In the process of electric discharge machining, when electric energy is converted into heat, an unsteady temperature field is formed in the discharge zone, which leads to the formation of local areas of molten material on the surface of the electrodes. When the melt is removed from the microwell, an erosion hole appears on the surface of the electrode, the dimensions of which depend primarily on the discharge energy. As a result of the discharge and related phenomena, the working medium is enriched with a gas-vapor bubble, solid particles of the electrode material removed from the well and thermal decomposition products of the working medium. At a high frequency of application of voltage pulses, single wells are repeatedly reproduced on the surface area of the electrode in question. The superposition of such holes leads to the removal of some allowance in the region of small values of the MEP.

Example.

The following studies were conducted to evaluate the performance of the EEE, to reduce the wear of the electrode tool. Samples of the nickel-based alloy ZhS32-VI, titanium alloys VT3, VT6, ceteris paribus, were subjected to EEE according to the modes specified in the proposed technical solution and prototype method (AS USSR No. 666021). The range of frequencies used was from 3 to 44 kHz, the duration of the pulse packet was from 0.5 to 2 ms, and the duration of the pause between packets was from 0.5 to 2 ms.

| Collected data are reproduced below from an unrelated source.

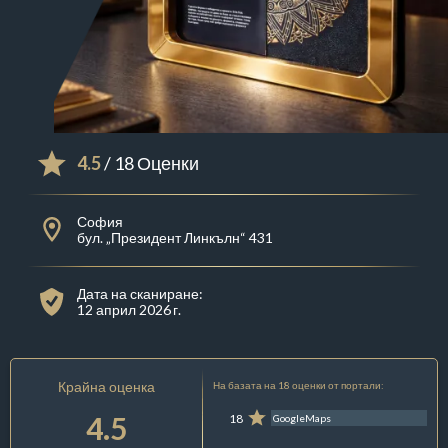
4.5
/ 18 Оценки
София
бул. „Президент Линкълн“ 431
Дата на сканиране:
12 април 2026 г.
Крайна оценка
На базата на 18 оценки от портали:
4.5
18
GoogleMaps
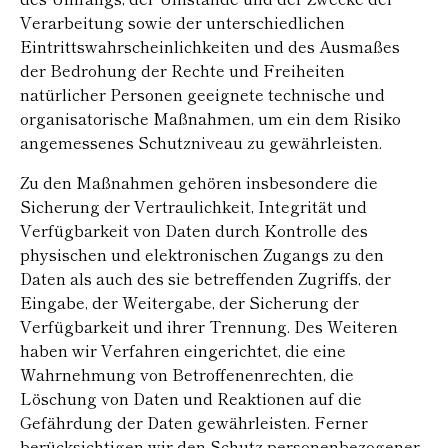
Verarbeitung sowie der unterschiedlichen
Eintrittswahrscheinlichkeiten und des Ausmaßes
der Bedrohung der Rechte und Freiheiten
natürlicher Personen geeignete technische und
organisatorische Maßnahmen, um ein dem Risiko
angemessenes Schutzniveau zu gewährleisten.
Zu den Maßnahmen gehören insbesondere die
Sicherung der Vertraulichkeit, Integrität und
Verfügbarkeit von Daten durch Kontrolle des
physischen und elektronischen Zugangs zu den
Daten als auch des sie betreffenden Zugriffs, der
Eingabe, der Weitergabe, der Sicherung der
Verfügbarkeit und ihrer Trennung. Des Weiteren
haben wir Verfahren eingerichtet, die eine
Wahrnehmung von Betroffenenrechten, die
Löschung von Daten und Reaktionen auf die
Gefährdung der Daten gewährleisten. Ferner
berücksichtigen wir den Schutz personenbezogener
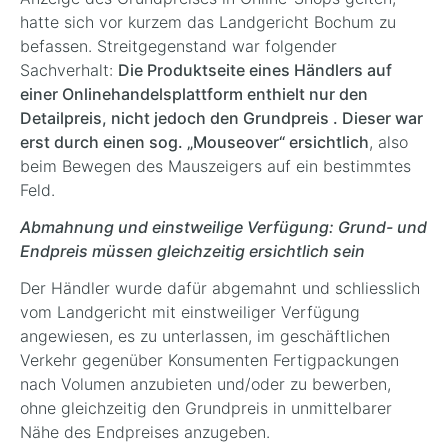
hatte sich vor kurzem das Landgericht Bochum zu
befassen. Streitgegenstand war folgender
Sachverhalt:
Die Produktseite eines Händlers auf
einer Onlinehandelsplattform enthielt nur den
Detailpreis, nicht jedoch den Grundpreis . Dieser war
erst durch einen sog. „Mouseover“ ersichtlich
, also
beim Bewegen des Mauszeigers auf ein bestimmtes
Feld.
Abmahnung und einstweilige Verfügung: Grund- und
Endpreis müssen gleichzeitig ersichtlich sein
Der Händler wurde dafür abgemahnt und schliesslich
vom Landgericht mit einstweiliger Verfügung
angewiesen, es zu unterlassen, im geschäftlichen
Verkehr gegenüber Konsumenten Fertigpackungen
nach Volumen anzubieten und/oder zu bewerben,
ohne gleichzeitig den Grundpreis in unmittelbarer
Nähe des Endpreises anzugeben.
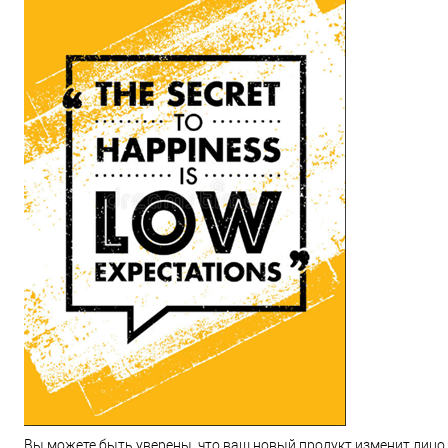
Вы можете быть уверены, что ваш новый продукт изменит лицо и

A satisfactory result (UR) was considered the result that allowed to increase the productivity of the EEE process in comparison with the prototype by at least 2-4 times, reducing the wear of the electrode tool by at least 2-3 times.

EEE modes of samples according to the proposed method.

Periodic supply of voltage pulses. Voltage pulse of increased energy (I.N.P.E.): 0.06 J - unsatisfactory result (N.R.), 0.1 J - U.R .; 0.15 J - U.R .; 0.25 J - U.R .; 0.4 J - U.R .; 0.6 J - U.R .; 0.8 J - U.R .; 1.0 J - U.R .; 1.2 J - N.R. Impulses of working voltage (I.R.N.), energy: 0.002 J - N.R .; 0.003 J - U.R .; 0.005 J - U.R .; 0.01 J - U.R .; 0.02 J - U.R .; 0.03 J - U.R .; 0.05 J - U.R .; 0.07 J - N.R.

The sequence and types of pulses: 1) (I.N.P.E. - U.Z.K. - I.R.N.) - U.R .; 2) (I.N.P.E. - I.R.N.) - N.R .; 3) (I.R.N. - I.N.P.E. - U.Z.K.) - N.R .; 4) (I.N.P.E. - I.R.N. - U.Z.K.) - N.R.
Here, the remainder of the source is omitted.